Le texte est une des lettres que Sénèque a envoyées à son ami Lucilius au premier siècle. En effet, le grand philosophe lui enseignait le stoïcisme, une philosophie qui consiste à accepter ce qu’on ne peut pas changer. Certaines bribes de ces leçons épistolaires ont été retrouvées et traduites du latin. Celle-ci aborde la question des bienfaits de la générosité. Comment Sénèque parvient-il à transmettre ses idées ? Et dans quel but ? Dans un premier temps seront abordés les arguments solides puis la part de lyrisme qui imprègne le texte.

Le texte est construit autours d’arguments solides et bien construits.

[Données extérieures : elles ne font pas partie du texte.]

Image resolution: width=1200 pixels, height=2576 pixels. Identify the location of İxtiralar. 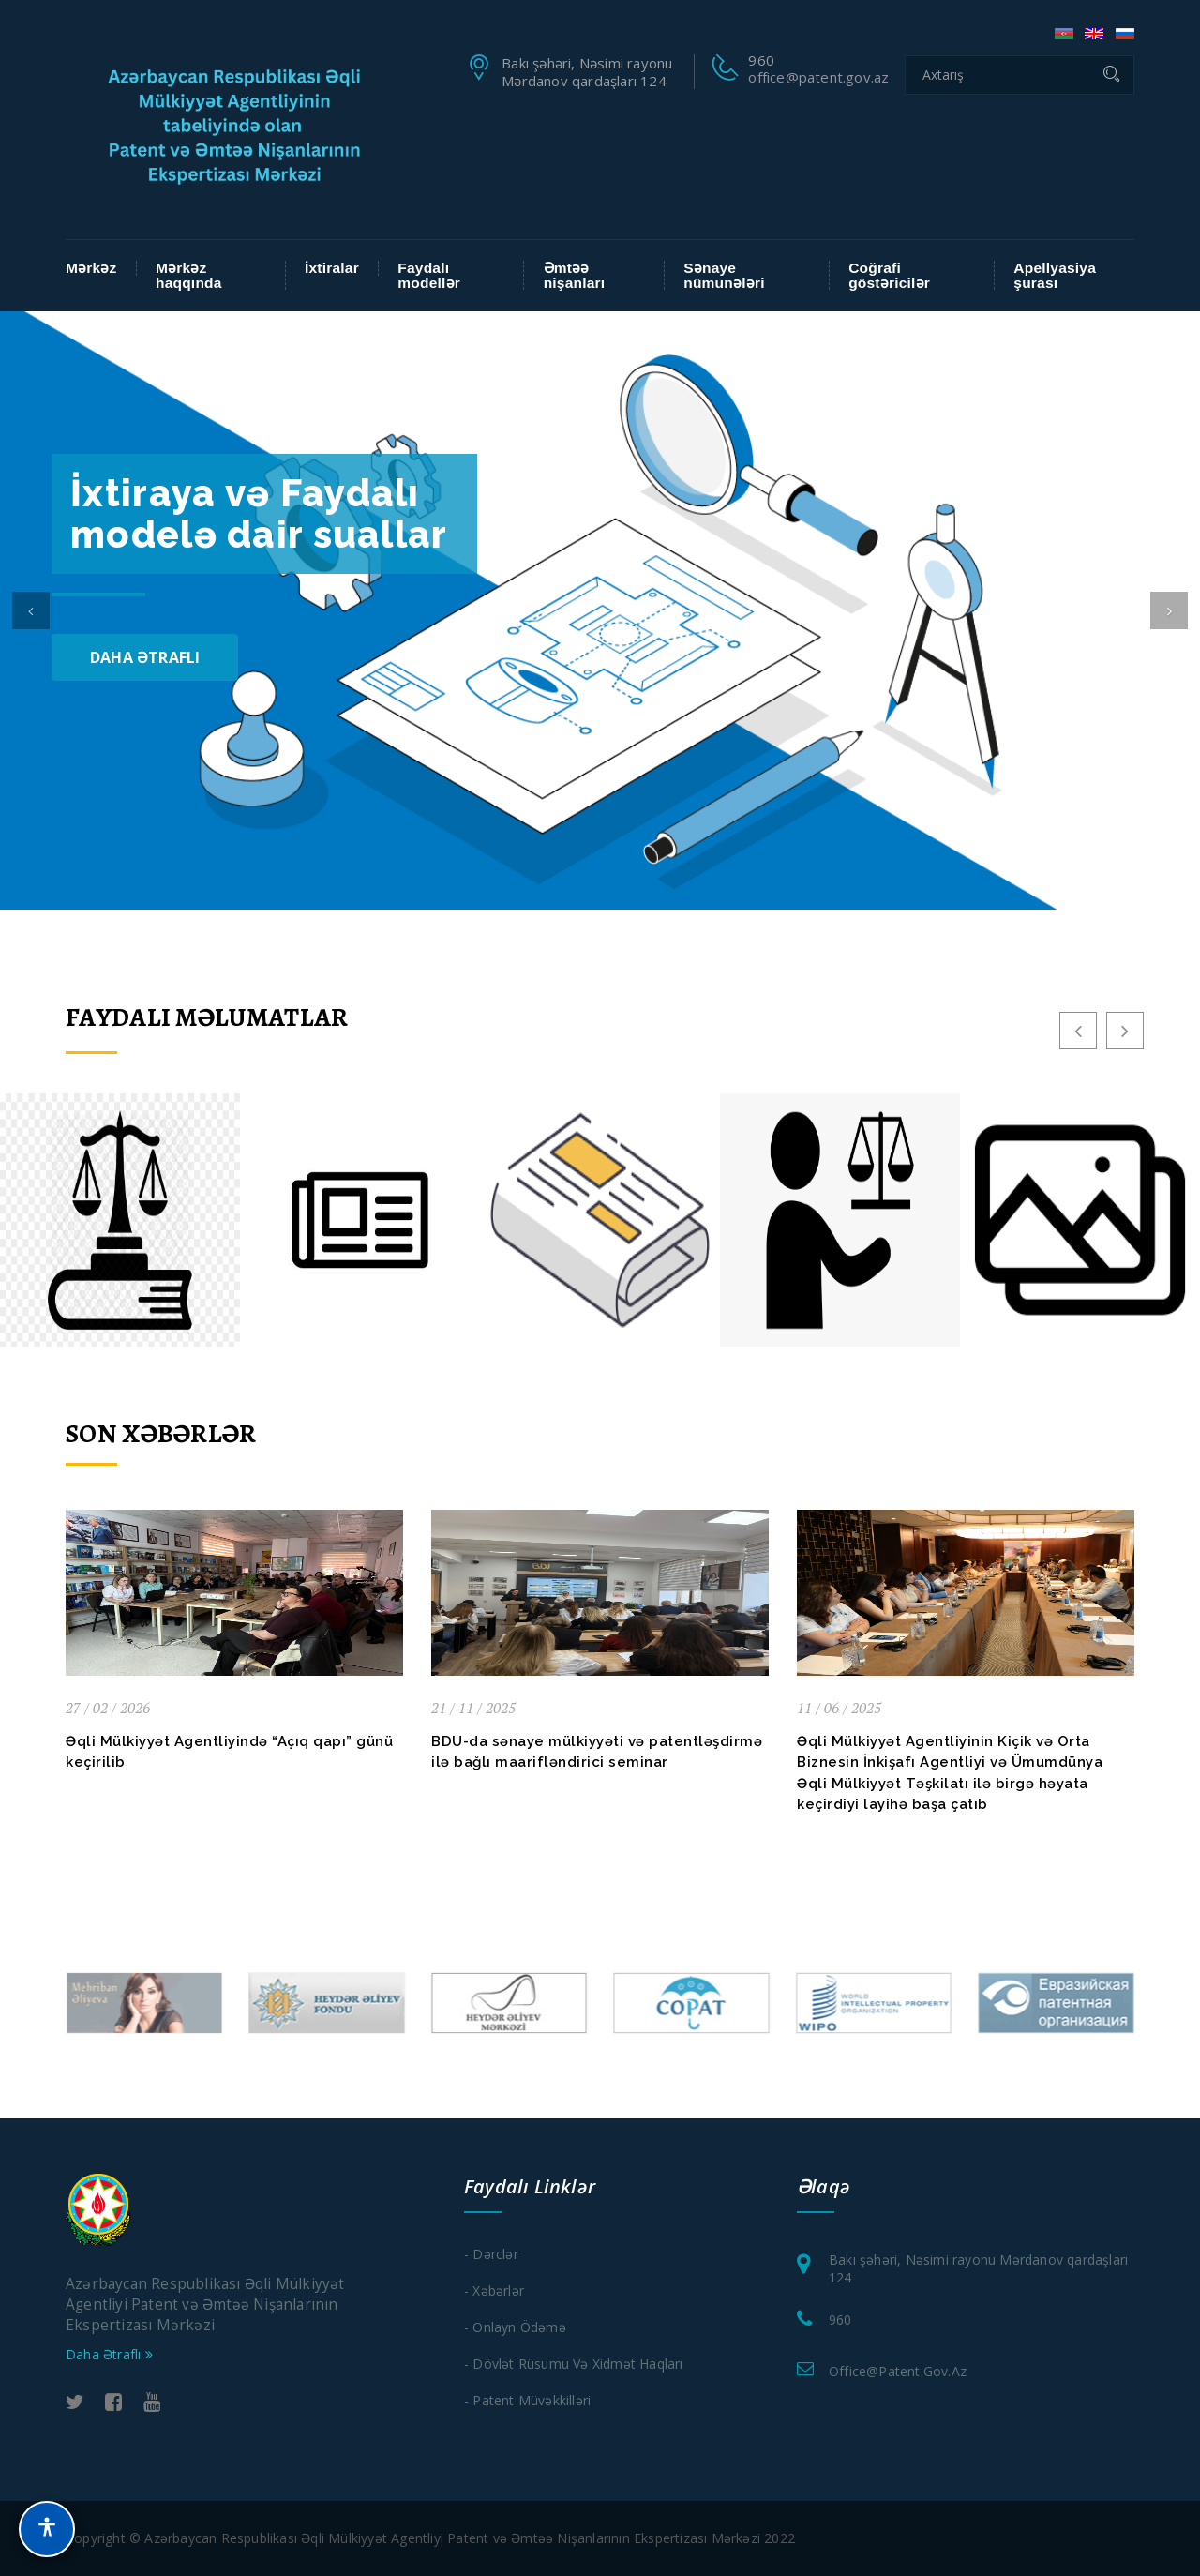
(332, 268).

En effet, Sénèque tient des propos très compréhensibles qu’il explique brillamment.  Par exemple, avec l’antiphrase introduite par le « Si c’est l’intérêt et le vil calcul qui me rendent généreux  », Sénèque exprime le contraire de qu’il souhaite dire. Ainsi, le lecteur avertit comprendra le véritable point de vue de l’auteur, qui est donc l’inverse de ses propos.  De plus, les négations « je ne ferai pas » et « je ne donnerai pas » qui suivent cette antiphrase illustrent implicitement le fait que l’auteur ne cautionne pas les actes des personnes intéressées et calculatrices. Ce procédé d’écriture montre aussi que personne ne ferait rien sans la générosité. Elle est donc indispensable à la société.  De même, à travers l’énonciation à la première personne du pluriel « nous » dans la deuxième partie du texte, Sénèque se fait le porte-parole des hommes qui se montrent bienveillants. Il prône fièrement ses valeurs et cherche à les transmettre au lecteur en l’incluant dans ses propos.  Ces éléments montrent donc que les idées de Sénèque sont très précises et développées.

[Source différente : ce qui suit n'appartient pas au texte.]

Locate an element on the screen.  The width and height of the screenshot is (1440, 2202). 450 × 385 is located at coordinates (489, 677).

Ensuite, l’auteur a parfaitement structuré son texte. En effet, il l’a construit autour de plusieurs parties délimitées. Par exemple, les phrases déclaratives sont très longues et comportent de nombreux éléments philosophiques. Cela invite le lecteur à prendre du temps entre chaque point pour mieux réfléchir aux propos de Sénèque.  De plus, l’absence d’indications temporelles indique que le texte est valable en tout temps et en tout lieu. Il est donc immortel, ce qui lui confère une puissance encore plus grande. Ainsi, grâce à un ordre irréprochable, Sénèque nous fait parvenir ses idées avec plus d’aisance.

Pour finir, les propos de l’auteur sont le fruit d’une longue réflexion. En effet, un texte philosophique ne s’improvise pas et nécessite un travail de pensée considérable. Sénèque le laisse comprendre par le biais des mots « en vérité », qui montrent qu’il cherche à apporter des réponses à la question de la bienfaisance. Dans le même esprit, l’énonciation à la première personne du pluriel « nous » dans la deuxième partie du texte indique que l’auteur prend la parole au nom de tout le monde. Il se donne de l’importance puisqu’il qu’il est sûr de ses propos, y ayant beaucoup pensé. Pour finir, la rhétorique « n’est-il pas vrai » invite le lecteur à se poser les mêmes questions que Sénèque, ce qui est facilité par la réponse fournie peu après. Ces éléments montrent que Sénèque cherche à emmener le lecteur sur le chemin de la réflexion qu’il a eue lui-même.

 

La compréhension des idées longuement mûries de Sénèque se retrouve ainsi facilitée par la clarté des propos, eux-mêmes mis en relief à travers la structure rigoureuse.

 

Le texte comporte une part importante de lyrisme.

Tout d’abord, il comporte de nombreux exemples qui laissent place à l’imagination. En effet, l’imagination a un rôle crucial dans la compréhension du texte puisqu’elle permet de mieux cerner les idées transmises. A ce titre, la gradation ascendante dans la première phrase : « celui qui part », « celui dont la santé est compromise » et « si moi-même je sens décliner mes forces » nous fait entrer dans le texte très facilement. Cette figure de style met en avant trois exemples : le voyage, la maladie puis la mort de l’auteur lui-même. Elle démontre que si les personnes généreuses attendaient quelque chose en retour de leurs actes, elles n’auraient pas rien puisque les bénéficiaires n’ont pas le temps ou les moyens de leur rendre la pareille. Ensuite, le léger point de vu externe « il part », « il transfère sa dette aux dieux » relatant l’histoire d’un inconnu qui a fait naufrage puis reçu de l’aide laisse le lecteur visualiser la situation. L’assimilation des idées en est grandement facilitée puisque le lecteur comprends le point de vue des bénéficiaires de la bienfaisance.  De même, le champ lexical de la générosité « généreux », « serviable », « bienfaisance », « notre assistance », « nous donnons » met en lumière le fait que la bienfaisance est partout.  Ainsi, la présence d’exemples concrets facilite la compréhension des idées en stimulant l’imagination du lecteur.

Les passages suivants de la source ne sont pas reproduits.